How to get Cillian Murphy’s Peaky Blinders haircut


Looking to take haircare inspiration from the signature style — or reach for the razor and go full Tommy Shelby? Here’s how…

To quote Tommy Shelby: “Get yourself a decent haircut, man”. And you’d better listen to the Peaky Blinder, because there’s no excuse these days. We could have let you off the hook while barbershops across the country were still closed — but now you’ve got ample opportunity to adopt this underrated undercut. And we’ve asked Ruffians expert barber Craig Meggs just how to achieve the look.

Over the past decade, Cillian Murphy has become a men’s haircare icon thanks to his striking, signature Tommy Shelby style. He may not be a fan of the cut himself — criticising it as being overly severe and a throwback to when a close crop prevented lice in the 1930s — but plenty of modern men have been inspired by his Peaky protagonist, and given their hair the vintage look. 

So what is the Peaky Blinders haircut exactly?

“It’s a very obvious contrasting fade against the length on top,” explains Ruffians’ Craig Meggs. “It’s usually worn quite slick and backwards: whether that’s using a pomade, or whether they go for a more contemporary look with a paste instead, which is more mattifying.”

But Murphy’s look, as the actor himself admits, is pretty severe. So how does the ‘undercut’ or ‘texturised crop’ barbers cut today different to the screen-accurate hairstyle sported by the Peaky Blinders?

“Back in the day, they didn’t really have the tools to do what we do now with haircuts,” says Craig, “so it was always going to be something that wasn’t very blended. They would literally razor the hair away. They didn’t have the tools to blend, or to fade hair into longer hair. It’s very rare, these days, that you’ll get a guy coming in who wants it exactly how Murphy wears it in Peaky Blinders. They’ll usually want it a bit less aggressive.”

With different fades, the Peaky Blinders haircut is for everyone

“It kind of suits every hair type because it can be altered,” explains Meggs. “So the height of the fade can be taken higher for hair that’s a bit thicker. If you’ve got fine hair, you can definitely still do it — you might just want to go a bit lower with the fade. You can still wear it higher, but you definitely wouldn’t want to use anything too slick in the hair, because it would gape.”
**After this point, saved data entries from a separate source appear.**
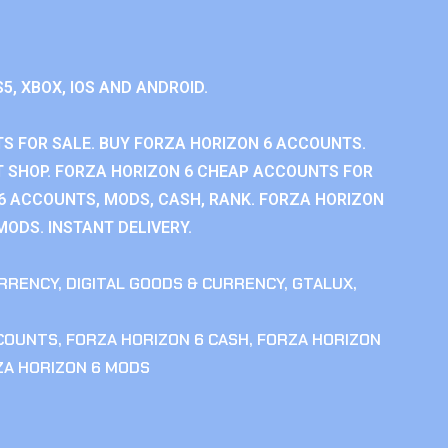
S5, XBOX, IOS AND ANDROID.
S FOR SALE. BUY FORZA HORIZON 6 ACCOUNTS.
 SHOP. FORZA HORIZON 6 CHEAP ACCOUNTS FOR
 6 ACCOUNTS, MODS, CASH, RANK. FORZA HORIZON
MODS. INSTANT DELIVERY.
RRENCY
,
DIGITAL GOODS & CURRENCY
,
GTALUX
,
CCOUNTS
,
FORZA HORIZON 6 CASH
,
FORZA HORIZON
ZA HORIZON 6 MODS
The Peaky Blinders haircut may be adaptable to almost all hair types; but Meggs also warns that it should only be asked for by those who are prepared to commit. “It’s a huge commitment,” he says. “Or a really low commitment, depending on your haircut!”

“It’s so popular that you’ve got people asking for it who really shouldn’t have it done,” he adds. “Because it’s going to be such high maintenance for some people — and they’re going to have to do so much at home to get that backwards look. But they still ask for it — because it’s now such a famous look.”

How do you maintain the Peaky Blinders haircut at home?

“If you’ve got hair that’s complicated, and not versatile to styling, then it will require maintenance,” Meggs repeats. “So you’d need to use a hairdryer, and actually force the hair backwards using the pressure of the nozzle, and the heat, and the power from the hairdryer to get it in the direction of a backwards motion.”

“Some people’s hair at the crown won’t go backwards easily,” he adds, “so it will need a lot of heaviness and weight on the front. So, again, that’s why you would need to dry it, and use a heavier product that’s going to hold it and set it in place.”

And what products are the best options to maintain the Peaky Blinders haircut? “For hair that needs a bit more attention with product, and a bit more maintenance, we’d suggest the Styling Paste and Matt Clay combo, for power and matt control. Other easier hair types could just need a product as mild as the Hair Cream.”

How often should your hair be cut to maintain the Peaky Blinders style?

“It’s a haircut that needs to be done quite frequently,” says Meggs. “Most people with the Peaky Blinders haircut should come in for that fade every week, because it is such a contrast. As it starts to grow, and soften, it becomes less aggressive. So every one to two weeks, you’ll find guys coming in for that fade — or a scalp fade, which is what the Peaky is.”

It’s a commitment; but it’s well and truly worth it. So get your three-piece suits and flat caps at the ready, gents — it’s time to return to the barbers and look the sharpest you can be.